▶ _Exercise prompt_:
Restate word for word the line containing "Bodyguard 43 Lifting Mist" and every following line in the material below, up to and including the last one.

▶ _Records supplied_:

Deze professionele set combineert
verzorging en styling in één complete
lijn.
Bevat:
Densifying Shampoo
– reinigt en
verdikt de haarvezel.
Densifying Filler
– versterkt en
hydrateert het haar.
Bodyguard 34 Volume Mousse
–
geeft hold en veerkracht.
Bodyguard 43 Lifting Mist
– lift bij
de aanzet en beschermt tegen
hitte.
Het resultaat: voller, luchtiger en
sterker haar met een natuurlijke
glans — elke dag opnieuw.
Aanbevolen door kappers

▶ _Reply to the task_:
Bodyguard 43 Lifting Mist
– lift bij
de aanzet en beschermt tegen
hitte.
Het resultaat: voller, luchtiger en
sterker haar met een natuurlijke
glans — elke dag opnieuw.
Aanbevolen door kappers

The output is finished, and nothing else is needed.